Wentorf. Schon früher war das ein Festtag: Nach dem Besuch von Erich Zimmer gestern sind Speisekammern und Kühlschränke von Herbert Schmidt und seinen Kindern wieder gut gefüllt - mit frischer Mettwurst, Schinken, Blutwurst, Koteletts, Braten, Leberwurst, Sülze und Grützwurst.

Seit 25 Jahren kommt Hausschlachter Erich Zimmer (68) zu Schmidts und verarbeitet zwei Schweine zu deftigen Leckereien. Tierärztin Dr. Barbara Plath ist zufrieden mit der Fleischbeschau: "Man sieht, die Schweinchen haben es gut gehabt", sagt sie, als sie die Hälften und die Organe begutachtet. "Das Fleisch ist dunkelrot und trocken - sie haben keinen Stress gehabt. Außerdem hatten sie Zeit zum Wachsen und ihr ganzes Leben keine Lungenentzündung, wie man an den schieren, glatten Lungen und am Brustkorb erkennen kann."

Ihre Artgenossen neigen sonst zu dieser Erkrankung, werden gewöhnlich innerhalb von vier Monaten mit Schnellmastfutter schlachtreif. Allein der Transport zum Schlachthof stresst sie so sehr, dass ihr Fleisch blassrosa wird und Wasser zieht. Den Schmidt'schen Schweinehälften gibt Plath gern die jeweils fünf Stempel auf Brust, Schulter, Schinken und zweimal auf den Rücken. Den viereckigen Stempel für die Hausschlachtung hat die zuständige Veterinärin nur für den Wentorfer Hof dabei. "Das gibt es ja sonst kaum noch", stellt sie fest.

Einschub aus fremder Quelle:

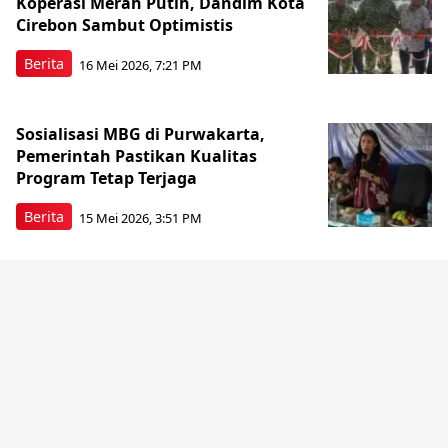
Koperasi Merah Putih, Dandim Kota
Cirebon Sambut Optimistis
Berita
16 Mei 2026, 7:21 PM
Sosialisasi MBG di Purwakarta,
Pemerintah Pastikan Kualitas
Program Tetap Terjaga
Berita
15 Mei 2026, 3:51 PM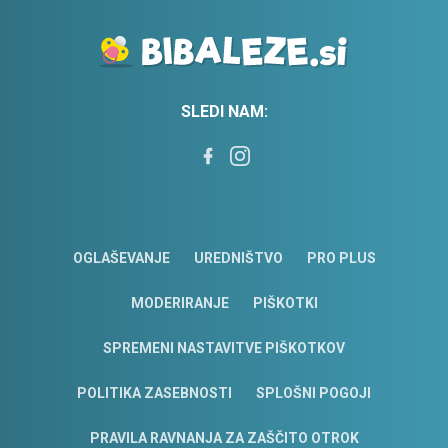
SLEDI NAM:
OGLAŠEVANJE
UREDNIŠTVO
PRO PLUS
MODERIRANJE
PIŠKOTKI
SPREMENI NASTAVITVE PIŠKOTKOV
POLITIKA ZASEBNOSTI
SPLOŠNI POGOJI
PRAVILA RAVNANJA ZA ZAŠČITO OTROK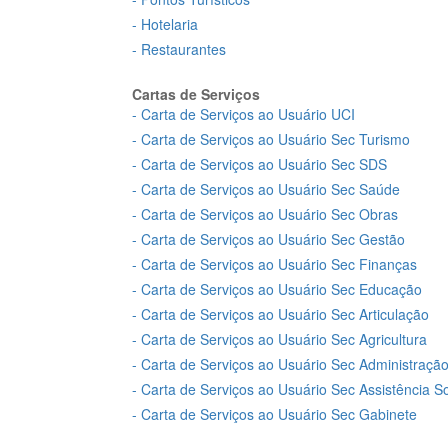
- Hotelaria
- Restaurantes
Cartas de Serviços
- Carta de Serviços ao Usuário UCI
- Carta de Serviços ao Usuário Sec Turismo
- Carta de Serviços ao Usuário Sec SDS
- Carta de Serviços ao Usuário Sec Saúde
- Carta de Serviços ao Usuário Sec Obras
- Carta de Serviços ao Usuário Sec Gestão
- Carta de Serviços ao Usuário Sec Finanças
- Carta de Serviços ao Usuário Sec Educação
- Carta de Serviços ao Usuário Sec Articulação
- Carta de Serviços ao Usuário Sec Agricultura
- Carta de Serviços ao Usuário Sec Administraçã
- Carta de Serviços ao Usuário Sec Assistência So
- Carta de Serviços ao Usuário Sec Gabinete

Erwin Zimmer aber weiß noch, wie es geht. Der 68-jährige Bergedorfer ist eigentlich Rentner, aber von Dezember bis Februar schlachtet er noch elf Schweine, zehn Rinder, mal ein Pferd oder ein Schaf vor Ort. "Das größte Schwein dieser Saison wog lebend 305 Kilogramm - bei Klempnermeister Schröder in Kirchwerder", erzählt er." Gewöhnlich wiegen sie etwa 220 Kilogramm. Zimmer ist vom Fach: Nachdem er in Geesthacht seine Ausbildung absolviert und im Akkord am Hamburger Schlachthof gearbeitet hatte, machte er sich als Hausschlachter selbstständig. Damals mussten unter seinem Beil 160 Rinder und 90 Schweine pro Jahr ihr Leben lassen - aber nicht vergebens: Bis auf die Därme wird nichts weggeworfen. Früher dienten die als Wursthülle, heute nimmt man Kunstdarm.

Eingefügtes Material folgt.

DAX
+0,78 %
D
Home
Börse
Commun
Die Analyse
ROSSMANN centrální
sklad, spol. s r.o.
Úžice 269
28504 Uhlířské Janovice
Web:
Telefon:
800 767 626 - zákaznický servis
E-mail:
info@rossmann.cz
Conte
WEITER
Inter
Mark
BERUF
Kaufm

Das ist nicht das Einzige, was sich seit Landwirt Schmidts Kindheit geändert hat. Der 73-jährige Wentorfer hat schon als kleiner Junge beim Schlachten zugeschaut, später als junger Mann mit angepackt - für ihn selbstverständlich. Er und seine Frau sowie seine erwachsenen Kinder samt Familien verbrauchen alles selbst. "Früher mussten wir teils zu viert ein Schwein festhalten, als es getötet wurde", erinnert er sich. "Heute merkt es kaum etwas davon. Es schreit nicht einmal auf." Zimmer betäubt die Schweine mit der Elektrozange und tötet sie gleichzeitig damit.

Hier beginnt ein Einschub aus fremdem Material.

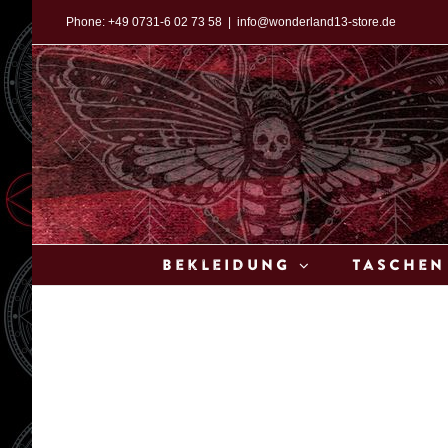
Zum
Phone:
+49 0731-6 02 73 58
|
info@wonderland13-store.de
Inhalt
springen
Bekleidung
Taschen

Danach werden sie in einer Wanne mit etwa 70 Grad heißem Wasser überbrüht, um die Borsten leichter zu lösen. Der Rest wird rasiert. Dann hängen die Männer die Schweine an den Hinterläufen auf. Zimmer nimmt sie aus und zerteilt sie mit dem Beil in zwei Hälften. Herz, Lungen, Niere und Leber werden für die Fleischbeschau einzeln aufgehängt. Die Lunge lässt sich nicht weiterverwerten, aber das übrige Fleisch muss einen Tag abhängen, bevor es zerlegt und zu Wurst oder zu Schwarz-Sauer verarbeitet werden kann.

Auch der Junior, Rainer Schmidt (41), der den Hof seit 2000 nebenberuflich führt, will an der Tradition festhalten: "Ich habe auch schon mal Fleisch vom Discounter gegessen - ein ganz anderer Geschmack. Bei unserem Schweineschnitzel kann man wenigstens sicher sein, dass es nach dem Braten die Größe behält."